Il Sevilla ha subito un’altra sconfitta, chiudendo la seconda metà della stagione con una situazione critica, a soli tre punti dalla zona retrocessione e segnando la terza perdita consecutiva. Un rigore concesso a tempo scaduto, a causa di un fallo di Oso su Moriba, realizzato da Marcos Alonso, ha sigillato il disastro per la squadra andalusa e ha regalato i tre punti al Celta, che adesso si avvicina a posizioni europee, dimostrando il suo valore come una delle migliori squadre in trasferta.
La squadra di Claudio Giráldez, che ha trovato la vittoria nel campo dove aveva fatto debutto, è stata la prima a creare pericoli in avanti, avvicinandosi alla rete avversaria e rendendosi molto più intensa nel primo tempo. Complessivamente, ha messo in seria difficoltà Vlachodimos, che con le sue parate ha ritardato la sconfitta della formazione di Matías Almeyda.
I galiziani hanno sfruttato le disattenzioni dei locali, che nei calci d’angolo spesso si sono trovati in situazioni sfavorevoli. In particolare, Bryan Zaragoza è stato vicino al gol al quindicesimo minuto, trovandosi solo in area, ma si è scontrato con Vlachodimos.

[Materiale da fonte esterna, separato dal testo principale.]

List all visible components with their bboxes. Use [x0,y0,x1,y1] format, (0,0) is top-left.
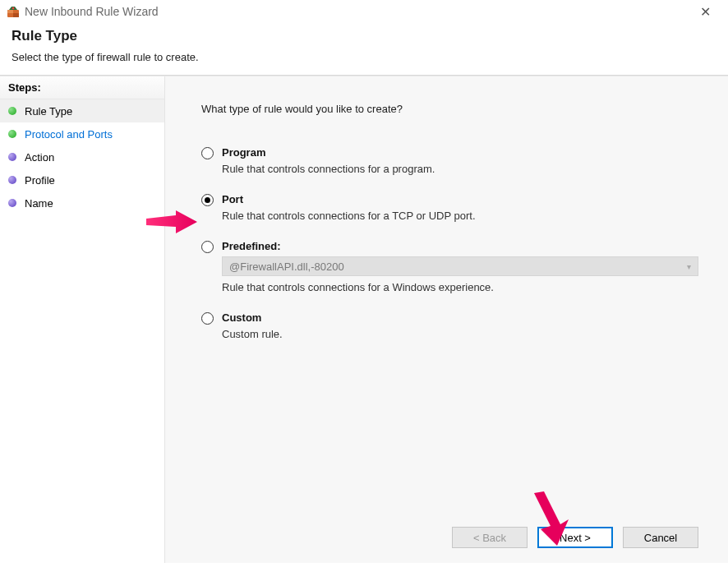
radio-label: Program [222,146,265,159]
wizard-body: Steps: Rule Type Protocol and Ports Acti… [0,76,728,563]
option-custom[interactable]: Custom [201,311,698,325]
back-button: < Back [452,527,528,548]
bullet-icon [8,130,16,138]
option-predefined[interactable]: Predefined: [201,240,698,253]
step-label: Rule Type [25,105,72,118]
window-title: New Inbound Rule Wizard [25,5,689,18]
wizard-buttons: < Back Next > Cancel [201,517,698,548]
svg-rect-1 [7,10,13,13]
radio-label: Custom [222,311,261,324]
option-predefined-desc: Rule that controls connections for a Win… [222,281,698,293]
radio-icon[interactable] [201,147,214,159]
firewall-app-icon [7,5,20,18]
option-port[interactable]: Port [201,193,698,206]
svg-rect-2 [13,13,19,17]
page-heading: Rule Type [12,28,716,44]
svg-point-3 [12,7,15,10]
steps-heading: Steps: [0,76,164,99]
radio-icon[interactable] [201,241,214,253]
bullet-icon [8,199,16,207]
bullet-icon [8,176,16,184]
step-protocol-and-ports[interactable]: Protocol and Ports [0,122,164,145]
option-program[interactable]: Program [201,146,698,159]
step-action[interactable]: Action [0,145,164,168]
wizard-header: Rule Type Select the type of firewall ru… [0,23,728,75]
bullet-icon [8,107,16,115]
step-name[interactable]: Name [0,191,164,214]
step-label: Name [25,197,53,210]
step-label: Action [25,151,54,164]
option-port-desc: Rule that controls connections for a TCP… [222,210,698,222]
wizard-content: What type of rule would you like to crea… [165,76,728,563]
cancel-button[interactable]: Cancel [623,527,698,548]
step-profile[interactable]: Profile [0,168,164,191]
titlebar: New Inbound Rule Wizard ✕ [0,0,728,23]
radio-icon[interactable] [201,194,214,206]
close-icon[interactable]: ✕ [689,4,721,20]
chevron-down-icon: ▾ [687,262,691,271]
radio-icon[interactable] [201,312,214,325]
step-label: Protocol and Ports [25,128,113,141]
steps-sidebar: Steps: Rule Type Protocol and Ports Acti… [0,76,165,563]
rule-type-options: Program Rule that controls connections f… [201,146,698,517]
radio-label: Port [222,193,243,205]
page-subtitle: Select the type of firewall rule to crea… [12,51,716,63]
prompt-text: What type of rule would you like to crea… [201,103,698,115]
step-rule-type[interactable]: Rule Type [0,99,164,122]
bullet-icon [8,153,16,161]
radio-label: Predefined: [222,240,281,252]
option-program-desc: Rule that controls connections for a pro… [222,163,698,175]
dropdown-value: @FirewallAPI.dll,-80200 [229,261,344,273]
next-button[interactable]: Next > [537,527,613,548]
step-label: Profile [25,174,55,187]
predefined-dropdown: @FirewallAPI.dll,-80200 ▾ [222,256,698,276]
option-custom-desc: Custom rule. [222,328,698,340]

Il Sevilla non ha mai trovato il ritmo della partita, animato solo dalle sortite del giovane Oso, ma senza riuscire a trovare un finalizzatore. Aspas ha avuto un’opportunità in contropiede e anche il terzino Javi Rodríguez ha avuto l’occasione per segnare, ma ha concluso in modo impreciso e debole, a quasi due metri dalla porta di Vlachodimos.
Nel secondo tempo, Almeyda ha cercato di dare più incisività all’attacco inserendo Alexis e Vargas, ma il giocatore svizzero, assente da novembre per infortunio, è stato costretto a lasciare il campo dopo soli cinque minuti di gioco a causa di una ricaduta.
Il Sevilla, privo di risorse per mettere in difficoltà l’avversario, ha iniziato a ritirarsi fino a essere superato dal Celta. Vlachodimos ha compiuto una doppia parata eccezionale su un tiro di Swedberg e sul successivo tentativo di Moriba, ma un fallo di Oso sul giocatore svedese ha rovinato la serata per la squadra del Sánchez Pizjuán, che ha visto i suoi tifosi esprimere malcontento, chiedendo le dimissioni della dirigenza.